Simon HearnSimon is a Research Officer in the Research and Policy in Development (RAPID) programme at the Overseas Development Institute, London. He has been the coordinator of the global Outcome Mapping Learning Community for over four years and has been training and facilitating Outcome Mapping since 2007. He specialises in strategic planning and monitoring of policy influencing and has been involved in the development of the RAPID Outcome Mapping Approach which combines OM with tools developed through RAPID's work promoting evidence-informed policy-making. Simon is involved in the core team of the BetterEvaluation initiative, which aims to improve evaluation practice through providing advice on methods.

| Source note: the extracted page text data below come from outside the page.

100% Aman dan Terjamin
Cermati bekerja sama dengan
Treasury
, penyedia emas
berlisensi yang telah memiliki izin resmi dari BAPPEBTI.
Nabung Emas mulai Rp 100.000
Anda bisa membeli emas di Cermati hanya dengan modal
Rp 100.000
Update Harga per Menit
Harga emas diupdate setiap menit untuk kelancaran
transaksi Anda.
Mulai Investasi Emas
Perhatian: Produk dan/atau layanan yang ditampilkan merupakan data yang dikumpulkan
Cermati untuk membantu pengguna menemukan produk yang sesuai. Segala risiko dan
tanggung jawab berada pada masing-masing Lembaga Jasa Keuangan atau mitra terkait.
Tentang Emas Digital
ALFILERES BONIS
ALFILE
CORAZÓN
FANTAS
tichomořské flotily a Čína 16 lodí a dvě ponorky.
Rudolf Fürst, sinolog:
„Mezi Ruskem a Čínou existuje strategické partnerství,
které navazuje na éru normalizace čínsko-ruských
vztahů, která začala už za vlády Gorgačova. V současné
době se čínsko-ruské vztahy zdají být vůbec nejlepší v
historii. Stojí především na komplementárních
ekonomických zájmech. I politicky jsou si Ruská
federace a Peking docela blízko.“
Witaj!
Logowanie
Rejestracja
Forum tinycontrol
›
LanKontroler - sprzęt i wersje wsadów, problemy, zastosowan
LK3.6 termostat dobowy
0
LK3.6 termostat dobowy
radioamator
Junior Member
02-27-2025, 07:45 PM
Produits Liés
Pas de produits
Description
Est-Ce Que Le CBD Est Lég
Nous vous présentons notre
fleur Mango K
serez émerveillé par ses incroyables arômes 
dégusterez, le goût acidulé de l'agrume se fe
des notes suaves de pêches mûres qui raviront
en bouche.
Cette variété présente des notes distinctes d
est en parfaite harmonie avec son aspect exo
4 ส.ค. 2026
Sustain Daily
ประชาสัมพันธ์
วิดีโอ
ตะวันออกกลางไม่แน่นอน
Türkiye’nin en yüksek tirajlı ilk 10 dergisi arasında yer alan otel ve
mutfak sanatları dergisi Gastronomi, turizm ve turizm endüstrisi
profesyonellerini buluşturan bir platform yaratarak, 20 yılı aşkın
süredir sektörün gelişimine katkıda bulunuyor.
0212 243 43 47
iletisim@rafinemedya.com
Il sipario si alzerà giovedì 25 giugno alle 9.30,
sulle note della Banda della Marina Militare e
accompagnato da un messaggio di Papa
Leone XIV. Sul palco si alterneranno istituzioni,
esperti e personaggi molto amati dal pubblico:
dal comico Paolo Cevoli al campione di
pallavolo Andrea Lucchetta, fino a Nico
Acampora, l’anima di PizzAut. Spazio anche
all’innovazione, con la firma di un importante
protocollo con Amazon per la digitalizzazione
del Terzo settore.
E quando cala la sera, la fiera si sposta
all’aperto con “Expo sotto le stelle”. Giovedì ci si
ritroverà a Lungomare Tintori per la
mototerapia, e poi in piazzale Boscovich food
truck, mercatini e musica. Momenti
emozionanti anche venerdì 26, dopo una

Julius is the Regional Monitoring and Evaluation Manager at the International Institute for Rural Reconstruction (IIRR) in Nairobi, Kenya. He has been working with Outcome Mapping for over 6 years, primarily advising, training and facilitating research teams at the International Livestock Research Institute (ILRI). His main interest is integration of Outcome Mapping with other M & E methodologies. He has been a Steward of the Outcome Mapping Learning Community since its formation in 2006.
Heidi Schaeffer
Heidi is the knowledge and learning manager for the Association of Ontario Health Centres, a network of community-governed primary health care centres in Canada serving over 500,000 clients. She works in participatory program planning, evaluation, facilitation, and new communication technologies for learning and change. She combines OM with Participatory Action Research, Appreciative Inquiry and Whole Systems Learning. Heidi worked for many years in radio for development with First Nations in Canada, as well as with broadcasters in South-East Asia and Africa. Her recent work in Canada focusses on organizational development and governance with community and social service organizations. She discovered Outcome Mapping in 2005 and began delivering training in Canada, Asia and Africa in 2008. Heidi conducted research in Outcome Mapping in 2009/2010 examining patterns in the development of progress markers.
Jan Van Ongevalle
Jan is currently the Research Leader for International Cooperation at the Research Institute for Work and Society, University of Leuven, Belgium where he is engaged in a variety of activities focussed on monitoring and evaluation in aid organisations. Prior to this, Jan worked in Zimbabwe for 15 years where he was responsible for the application of Outcome Mapping in several education programmes funded by the Flemish Office for Development Cooperation and Technical Assistance (VVOB). He has written extensively about his experiences with the implementation of innovative planning, monitoring and evaluation approaches such as outcome mapping. Jan has helped several organizations in using outcome mapping and also facilitates outcome mapping training workshops. At the moment, Jan is coordinating an action research where organizations are seeking to make their PME approach more suitable for dealing with processes of complex social change.